Campaigns that clearly communicate a Promise to the Customer (PTTC) have been found to provide significant advantages in terms of brand health, market share, and long-term sales, according to a recent research titled “Making a Promise to the Customer: How to Give Campaigns a Competitive Edge” by LinkedIn’s The B2B Institute, in partnership with WARC.
Promise to the Customer (PTTC) is a proxy mental model that allows marketers to deploy familiar marketing frameworks in a way that is much more easily understood by the C-suite, other functions within their organisation, and customers.
The research revealed that PTTC campaigns were 48% more likely to show improvements in brand health compared to campaigns that lacked a clear promise. This advantage was consistent across different budget sizes, durations, and number of channels used, making PTTC a valuable strategy for both smaller and larger brands facing budget constraints.
Furthermore, PTTC campaigns were 60% more likely to report increased market share and 17% more likely to achieve higher market penetration. The study also highlighted that PTTC campaigns outperformed non-PTTC campaigns across various levels of the Creative Effectiveness Ladder, with a higher percentage of PTTC campaigns reaching the top levels.
PTTC works both as an upstream organising principle, helping the business interpret what the marketing department is trying to achieve, as well as a downstream impetus to creative communications. Data suggests that PTTC appears to have an edge when it comes to delivering positive impact on brand metrics and sustained commercial impact.
PTTC puts accountability to the customer at its core and delivers against the basic pillars of marketing: Product, Price, Place and Promotion.
Drawing on WARC’s database of B2B and B2C effectiveness case studies, over 2,000 award entrants and winning advertising campaigns from the last five years (2018-2022) were analysed, of which 40% (808) were identified as having made a credible Promise to the Customer.
Roger Martin, CEO advisor, strategist, former Dean of the Rotman School of Management and author of “Playing to Win,” “The Design of Business,” and “A New Way To Think”, said, “In the four decades I have been working on strategy and branding, this PTTC finding is the single most exciting discovery with which I have been involved. It reinforces my long-held belief that B2B and B2C branding are more similar than different. In both domains, the power of a brand is strong, but only takes shape when the entire organization coordinates its efforts to design, make, project, and fulfil a PTTC. PTTC establishes both a compelling imperative and a helpful roadmap for overcoming the often siloed worlds of product, marketing, go-to-market, and customer loyalty. It is now crystal clear that if a company isn’t making a clear PTTC, it is wasting its advertising spending for no reason other than engrained bad habits.”

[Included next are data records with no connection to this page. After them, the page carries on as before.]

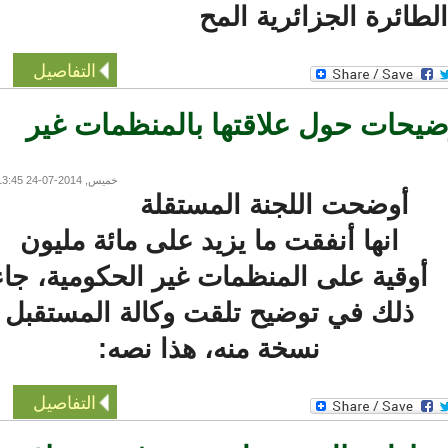
طائرة الجزائرية المح
التفاصيل
حات حول علاقتها بالمنظمات غير
خميس, 2014-07-24 13:45
أوضحت اللجنة المستقلة
انها أنفقت ما يزيد على مائة مليون
وقية على المنظمات غير الحكومية، جاء
ذلك في توضيح تلقت وكالة المستقبل
نسخة منه، هذا نصه:
التفاصيل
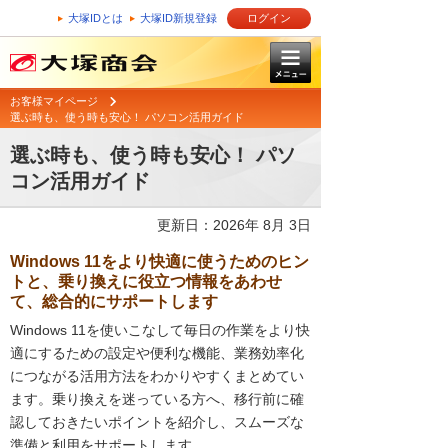
大塚IDとは
大塚ID新規登録
ログイン
お客様マイページ
選ぶ時も、使う時も安心！ パソコン活用ガイド
選ぶ時も、使う時も安心！ パソ
コン活用ガイド
更新日：2026年 8月 3日
Windows 11をより快適に使うためのヒン
トと、乗り換えに役立つ情報をあわせ
て、総合的にサポートします
Windows 11を使いこなして毎日の作業をより快
適にするための設定や便利な機能、業務効率化
につながる活用方法をわかりやすくまとめてい
ます。乗り換えを迷っている方へ、移行前に確
認しておきたいポイントを紹介し、スムーズな
準備と利用をサポートします。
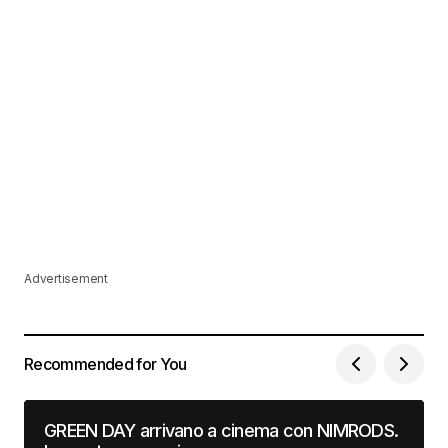
Advertisement
Recommended for You
GREEN DAY arrivano a cinema con NIMRODS.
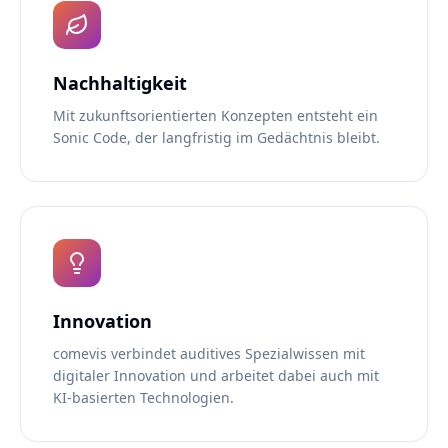
Nachhaltigkeit
Mit zukunftsorientierten Konzepten entsteht ein
Sonic Code, der langfristig im Gedächtnis bleibt.
Innovation
comevis verbindet auditives Spezialwissen mit
digitaler Innovation und arbeitet dabei auch mit
KI-basierten Technologien.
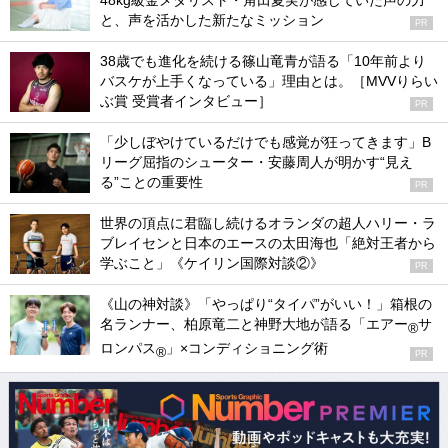
48kg級金メダリスト・角田夏実が感じていた声の力
と、声を活かした新たなミッション
PR
38歳でも進化を続ける篠山竜青が語る「10年前より
バスケが上手くなっている」理由とは。［MVVりらい
ぶ賞 受賞者インタビュー］
PR
「少しぼやけているだけでも感覚が狂ってきます」B
リーグ屈指のシューター・安藤周人が明かす“見え
る”ことの重要性
PR
世界の頂点に君臨し続けるオランダの超人ハリー・ラ
ブレイセンと日本のエースの太田海也「絶対王者から
学ぶこと」《ケイリン国際対談②》
PR
《山の神対談》「やっぱり“タイパ”がいい！」箱根の
名ランナー、柏原竜二と神野大地が語る「エアー
サ
®
ロンパス
」×コンディショニング術
®
PR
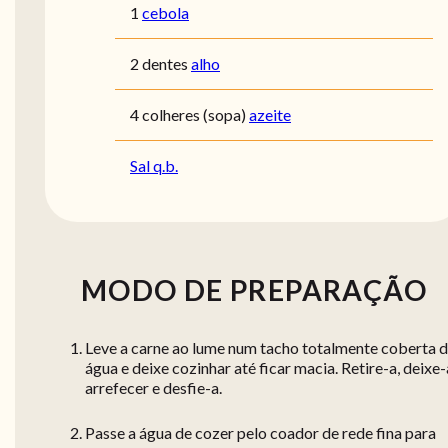
1
cebola
2 dentes
alho
4 colheres (sopa)
azeite
Sal q.b.
MODO DE PREPARAÇÃO
Leve a carne ao lume num tacho totalmente coberta 
água e deixe cozinhar até ficar macia. Retire-a, deixe-
arrefecer e desfie-a.
Passe a água de cozer pelo coador de rede fina para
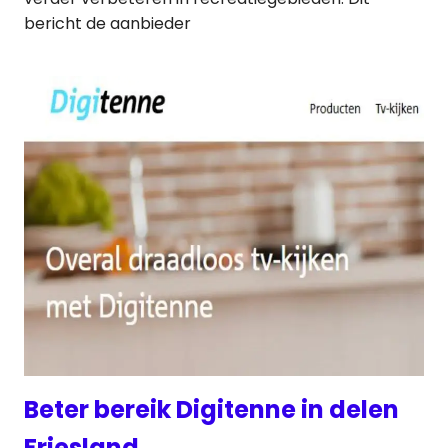
bericht de aanbieder
Beter bereik Digitenne in delen
Friesland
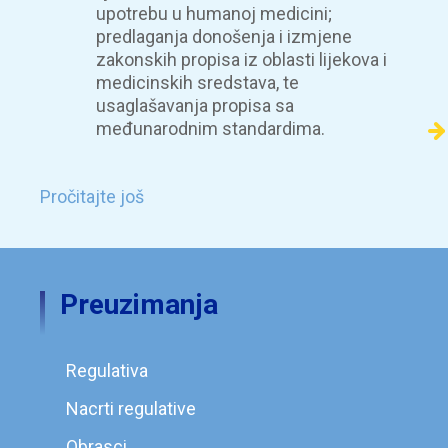
upotrebu u humanoj medicini;
predlaganja donošenja i izmjene
zakonskih propisa iz oblasti lijekova i
medicinskih sredstava, te
usaglašavanja propisa sa
međunarodnim standardima.
Pročitajte još
Preuzimanja
Regulativa
Nacrti regulative
Obrasci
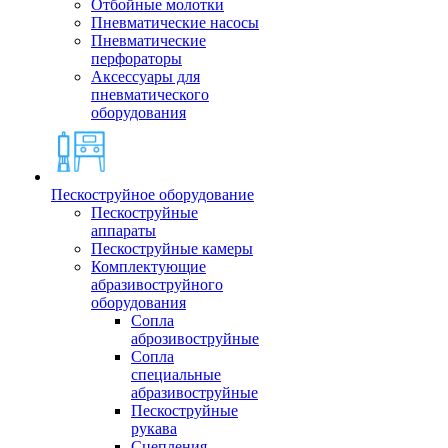
Отбойные молотки
Пневматические насосы
Пневматические
перфораторы
Аксессуары для
пневматического
оборудования
Пескоструйное оборудование
Пескоструйные
аппараты
Пескоструйные камеры
Комплектующие
абразивоструйного
оборудования
Сопла
аброзивоструйные
Сопла
специальные
абразивоструйные
Пескоструйные
рукава
Сцепления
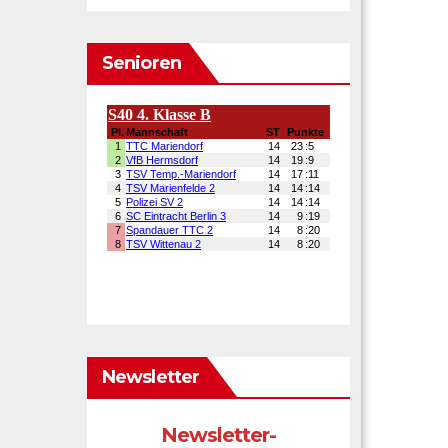
Senioren
Newsletter
Newsletter-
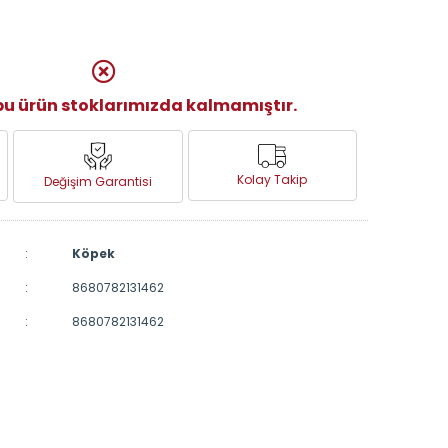
u ürün stoklarımızda kalmamıştır.
Kolay Takip
Değişim Garantisi
:
Köpek
:
8680782131462
:
8680782131462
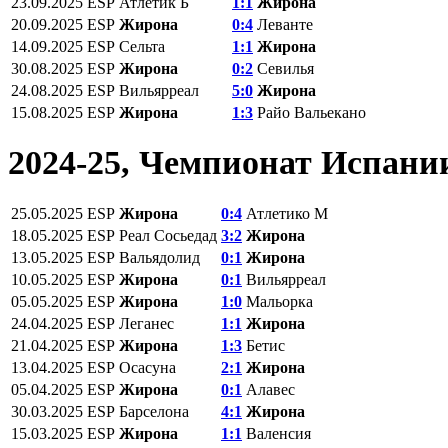
23.09.2025
ESP
Атлетик Б
1:1
Жирона
20.09.2025
ESP
Жирона
0:4
Леванте
14.09.2025
ESP
Сельта
1:1
Жирона
30.08.2025
ESP
Жирона
0:2
Севилья
24.08.2025
ESP
Вильярреал
5:0
Жирона
15.08.2025
ESP
Жирона
1:3
Райо Вальекано
2024-25, Чемпионат Испани
25.05.2025
ESP
Жирона
0:4
Атлетико М
18.05.2025
ESP
Реал Сосьедад
3:2
Жирона
13.05.2025
ESP
Вальядолид
0:1
Жирона
10.05.2025
ESP
Жирона
0:1
Вильярреал
05.05.2025
ESP
Жирона
1:0
Мальорка
24.04.2025
ESP
Леганес
1:1
Жирона
21.04.2025
ESP
Жирона
1:3
Бетис
13.04.2025
ESP
Осасуна
2:1
Жирона
05.04.2025
ESP
Жирона
0:1
Алавес
30.03.2025
ESP
Барселона
4:1
Жирона
15.03.2025
ESP
Жирона
1:1
Валенсия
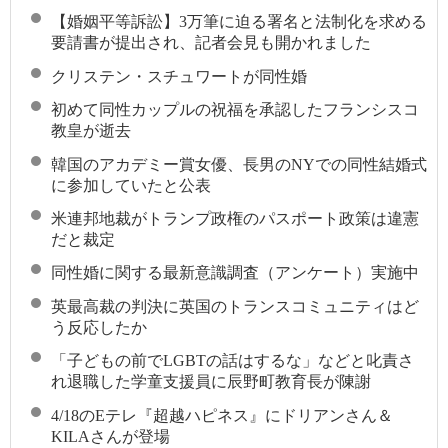
【婚姻平等訴訟】3万筆に迫る署名と法制化を求める
要請書が提出され、記者会見も開かれました
クリステン・スチュワートが同性婚
初めて同性カップルの祝福を承認したフランシスコ
教皇が逝去
韓国のアカデミー賞女優、長男のNYでの同性結婚式
に参加していたと公表
米連邦地裁がトランプ政権のパスポート政策は違憲
だと裁定
同性婚に関する最新意識調査（アンケート）実施中
英最高裁の判決に英国のトランスコミュニティはど
う反応したか
「子どもの前でLGBTの話はするな」などと叱責さ
れ退職した学童支援員に辰野町教育長が陳謝
4/18のEテレ『超越ハピネス』にドリアンさん＆
KILAさんが登場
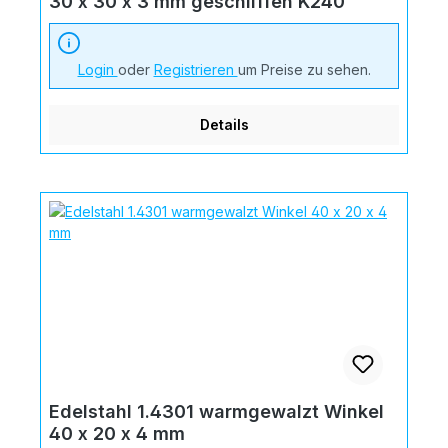
30 x 30 x 3 mm geschliffen K240
Login
oder
Registrieren
um Preise zu sehen.
Details
Edelstahl 1.4301 warmgewalzt Winkel
40 x 20 x 4 mm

Jann Martin Schwarz, Founder and Head of The B2B Institute at LinkedIn, said, “It’s exciting to see the PTTC mental model validated against such a significant body of research, and to see that ad creative which focuses on understanding “what is the promise this product makes to the customer?” translates into much better campaigns, as well as being easier to understand and operationalize by many parts of a business.”
“The problem with ‘brand’ is that it has become a complicated concept that means many things to many people. The idea of a Promise to the Customer is a big simplification, and means that ‘brand’ can be understood by everyone. The concept of understanding and projecting the right promise captures many of The B2B Institute’s foundational findings that we worked on with the Ehrenberg Bass Institute, such as our work on Category Entry Points and the importance of building mental availability in buying situations.”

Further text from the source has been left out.